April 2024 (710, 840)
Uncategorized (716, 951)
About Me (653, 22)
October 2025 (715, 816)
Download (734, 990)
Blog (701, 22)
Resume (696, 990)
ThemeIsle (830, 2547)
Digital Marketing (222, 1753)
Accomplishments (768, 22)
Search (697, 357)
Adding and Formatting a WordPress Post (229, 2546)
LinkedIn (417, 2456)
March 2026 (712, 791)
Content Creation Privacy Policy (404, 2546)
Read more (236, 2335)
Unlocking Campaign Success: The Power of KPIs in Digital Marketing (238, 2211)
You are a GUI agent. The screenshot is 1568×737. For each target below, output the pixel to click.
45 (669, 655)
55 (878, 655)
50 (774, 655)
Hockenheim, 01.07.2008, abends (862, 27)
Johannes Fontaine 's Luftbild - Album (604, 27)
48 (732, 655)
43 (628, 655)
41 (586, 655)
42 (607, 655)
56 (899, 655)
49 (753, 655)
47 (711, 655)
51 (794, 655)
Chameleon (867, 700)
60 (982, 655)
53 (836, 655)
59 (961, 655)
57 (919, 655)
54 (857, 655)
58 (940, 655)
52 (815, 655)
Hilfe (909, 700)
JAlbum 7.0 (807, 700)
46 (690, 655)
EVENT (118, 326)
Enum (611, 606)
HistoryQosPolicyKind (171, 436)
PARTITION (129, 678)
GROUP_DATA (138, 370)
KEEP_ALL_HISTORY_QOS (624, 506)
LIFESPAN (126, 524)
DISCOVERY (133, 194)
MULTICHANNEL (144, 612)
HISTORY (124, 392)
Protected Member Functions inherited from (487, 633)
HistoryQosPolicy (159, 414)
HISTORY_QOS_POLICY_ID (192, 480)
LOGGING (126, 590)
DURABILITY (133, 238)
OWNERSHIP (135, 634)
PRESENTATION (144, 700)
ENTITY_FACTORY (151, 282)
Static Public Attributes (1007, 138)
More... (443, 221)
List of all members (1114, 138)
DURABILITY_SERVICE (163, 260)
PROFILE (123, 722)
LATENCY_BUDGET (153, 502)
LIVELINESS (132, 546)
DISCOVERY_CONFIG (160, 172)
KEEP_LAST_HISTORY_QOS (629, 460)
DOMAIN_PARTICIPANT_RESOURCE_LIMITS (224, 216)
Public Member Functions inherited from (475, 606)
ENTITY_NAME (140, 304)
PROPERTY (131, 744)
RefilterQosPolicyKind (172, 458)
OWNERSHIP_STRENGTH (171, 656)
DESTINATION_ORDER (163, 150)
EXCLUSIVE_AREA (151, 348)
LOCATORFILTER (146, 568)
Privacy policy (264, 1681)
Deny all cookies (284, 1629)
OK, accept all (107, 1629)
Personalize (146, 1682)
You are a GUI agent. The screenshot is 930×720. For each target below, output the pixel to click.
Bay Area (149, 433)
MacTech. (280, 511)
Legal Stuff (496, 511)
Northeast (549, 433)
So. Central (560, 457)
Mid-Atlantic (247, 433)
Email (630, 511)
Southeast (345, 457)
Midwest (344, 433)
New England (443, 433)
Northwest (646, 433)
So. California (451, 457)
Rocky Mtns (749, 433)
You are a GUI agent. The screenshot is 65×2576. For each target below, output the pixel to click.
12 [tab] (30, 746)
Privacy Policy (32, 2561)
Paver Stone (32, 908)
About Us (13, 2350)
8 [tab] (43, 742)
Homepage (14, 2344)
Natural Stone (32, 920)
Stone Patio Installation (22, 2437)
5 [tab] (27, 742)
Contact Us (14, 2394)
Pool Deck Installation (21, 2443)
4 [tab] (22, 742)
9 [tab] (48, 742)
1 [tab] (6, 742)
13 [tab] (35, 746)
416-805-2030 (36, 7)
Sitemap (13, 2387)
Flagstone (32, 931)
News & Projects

* * * *

→ **What you are asked to do**
Copy all of the entries above exactly as shown.

→ **Written answer**
April 2024 (710, 840)
Uncategorized (716, 951)
About Me (653, 22)
October 2025 (715, 816)
Download (734, 990)
Blog (701, 22)
Resume (696, 990)
ThemeIsle (830, 2547)
Digital Marketing (222, 1753)
Accomplishments (768, 22)
Search (697, 357)
Adding and Formatting a WordPress Post (229, 2546)
LinkedIn (417, 2456)
March 2026 (712, 791)
Content Creation Privacy Policy (404, 2546)
Read more (236, 2335)
Unlocking Campaign Success: The Power of KPIs in Digital Marketing (238, 2211)
You are a GUI agent. The screenshot is 1568×737. For each target below, output the pixel to click.
45 (669, 655)
55 (878, 655)
50 (774, 655)
Hockenheim, 01.07.2008, abends (862, 27)
Johannes Fontaine 's Luftbild - Album (604, 27)
48 (732, 655)
43 (628, 655)
41 (586, 655)
42 (607, 655)
56 (899, 655)
49 (753, 655)
47 (711, 655)
51 (794, 655)
Chameleon (867, 700)
60 (982, 655)
53 (836, 655)
59 (961, 655)
57 (919, 655)
54 (857, 655)
58 (940, 655)
52 (815, 655)
Hilfe (909, 700)
JAlbum 7.0 (807, 700)
46 (690, 655)
EVENT (118, 326)
Enum (611, 606)
HistoryQosPolicyKind (171, 436)
PARTITION (129, 678)
GROUP_DATA (138, 370)
KEEP_ALL_HISTORY_QOS (624, 506)
LIFESPAN (126, 524)
DISCOVERY (133, 194)
MULTICHANNEL (144, 612)
HISTORY (124, 392)
Protected Member Functions inherited from (487, 633)
HistoryQosPolicy (159, 414)
HISTORY_QOS_POLICY_ID (192, 480)
LOGGING (126, 590)
DURABILITY (133, 238)
OWNERSHIP (135, 634)
PRESENTATION (144, 700)
ENTITY_FACTORY (151, 282)
Static Public Attributes (1007, 138)
More... (443, 221)
List of all members (1114, 138)
DURABILITY_SERVICE (163, 260)
PROFILE (123, 722)
LATENCY_BUDGET (153, 502)
LIVELINESS (132, 546)
DISCOVERY_CONFIG (160, 172)
KEEP_LAST_HISTORY_QOS (629, 460)
DOMAIN_PARTICIPANT_RESOURCE_LIMITS (224, 216)
Public Member Functions inherited from (475, 606)
ENTITY_NAME (140, 304)
PROPERTY (131, 744)
RefilterQosPolicyKind (172, 458)
OWNERSHIP_STRENGTH (171, 656)
DESTINATION_ORDER (163, 150)
EXCLUSIVE_AREA (151, 348)
LOCATORFILTER (146, 568)
Privacy policy (264, 1681)
Deny all cookies (284, 1629)
OK, accept all (107, 1629)
Personalize (146, 1682)
You are a GUI agent. The screenshot is 930×720. For each target below, output the pixel to click.
Bay Area (149, 433)
MacTech. (280, 511)
Legal Stuff (496, 511)
Northeast (549, 433)
So. Central (560, 457)
Mid-Atlantic (247, 433)
Email (630, 511)
Southeast (345, 457)
Midwest (344, 433)
New England (443, 433)
Northwest (646, 433)
So. California (451, 457)
Rocky Mtns (749, 433)
You are a GUI agent. The screenshot is 65×2576. For each target below, output the pixel to click.
12 [tab] (30, 746)
Privacy Policy (32, 2561)
Paver Stone (32, 908)
About Us (13, 2350)
8 [tab] (43, 742)
Homepage (14, 2344)
Natural Stone (32, 920)
Stone Patio Installation (22, 2437)
5 [tab] (27, 742)
Contact Us (14, 2394)
Pool Deck Installation (21, 2443)
4 [tab] (22, 742)
9 [tab] (48, 742)
1 [tab] (6, 742)
13 [tab] (35, 746)
416-805-2030 (36, 7)
Sitemap (13, 2387)
Flagstone (32, 931)
News & Projects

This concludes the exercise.